An iterative CMB lensing estimator minimizing instrumental noise bias
Louis Legrand, Blake Sherwin, Anthony Challinor, Julien Carron, Gerrit S. Farren
TL;DR
This paper tackles biases in CMB lensing reconstruction arising from anisotropic instrumental noise. It extends the MAP lensing formalism by introducing a cross-only iterative estimator that uses split maps with independent noise to suppress auto-correlations, reducing mean-field and $N_L^{(0)}$ biases with negligible loss in signal-to-noise in the many-splits limit. The authors derive a cross-only gradient, a corresponding loss function, and a practical iterative recipe, including Monte Carlo normalization and mean-field treatment. Validation with simulations across ACT-like, SO-like, and CMB-S4-like configurations demonstrates substantial suppression of noise biases and mean-field, especially for polarization-based reconstructions, with only modest increases in bandpower variance. The approach offers a robust and near-optimal path for next-generation CMB lensing analyses and suggests avenues to extend QE techniques within the MAP framework for broader applicability.
Abstract
Noise maps from CMB experiments are generally statistically anisotropic, due to scanning strategies, atmospheric conditions, or instrumental effects. Any mis-modeling of this complex noise can bias the reconstruction of the lensing potential and the measurement of the lensing power spectrum from the observed CMB maps.

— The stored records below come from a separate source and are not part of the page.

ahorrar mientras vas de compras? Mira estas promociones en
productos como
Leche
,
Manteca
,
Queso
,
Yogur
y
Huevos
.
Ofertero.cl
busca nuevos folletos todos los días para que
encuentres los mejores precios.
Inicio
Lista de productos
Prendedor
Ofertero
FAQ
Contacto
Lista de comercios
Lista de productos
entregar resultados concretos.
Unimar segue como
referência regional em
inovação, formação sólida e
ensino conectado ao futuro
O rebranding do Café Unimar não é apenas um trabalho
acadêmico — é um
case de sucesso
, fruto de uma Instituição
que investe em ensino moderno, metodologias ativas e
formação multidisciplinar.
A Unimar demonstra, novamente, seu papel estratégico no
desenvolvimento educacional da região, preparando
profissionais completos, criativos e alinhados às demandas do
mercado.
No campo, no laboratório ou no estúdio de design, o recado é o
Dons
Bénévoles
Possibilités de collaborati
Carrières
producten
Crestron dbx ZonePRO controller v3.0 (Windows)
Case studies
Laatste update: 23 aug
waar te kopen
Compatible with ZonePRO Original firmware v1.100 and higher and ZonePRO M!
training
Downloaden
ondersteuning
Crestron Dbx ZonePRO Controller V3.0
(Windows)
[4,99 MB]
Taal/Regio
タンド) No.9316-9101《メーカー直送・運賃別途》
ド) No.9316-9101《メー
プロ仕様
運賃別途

We introduce a new CMB lensing estimator based on the maximum a posteriori (MAP) reconstruction that is minimally sensitive to these instrumental noise biases. By modifying the likelihood to rely exclusively on correlations between CMB map splits with independent noise realizations, we minimize auto-correlations that contribute to biases. In the regime of many independent splits, this maximum closely approximates the optimal MAP reconstruction of the lensing potential. In simulations, we demonstrate that this method is able to determine lensing observables that are immune to any noise mis-modeling with a negligible cost in signal-to-noise ratio. Our estimator enables unbiased and nearly optimal lensing reconstruction for next-generation CMB surveys.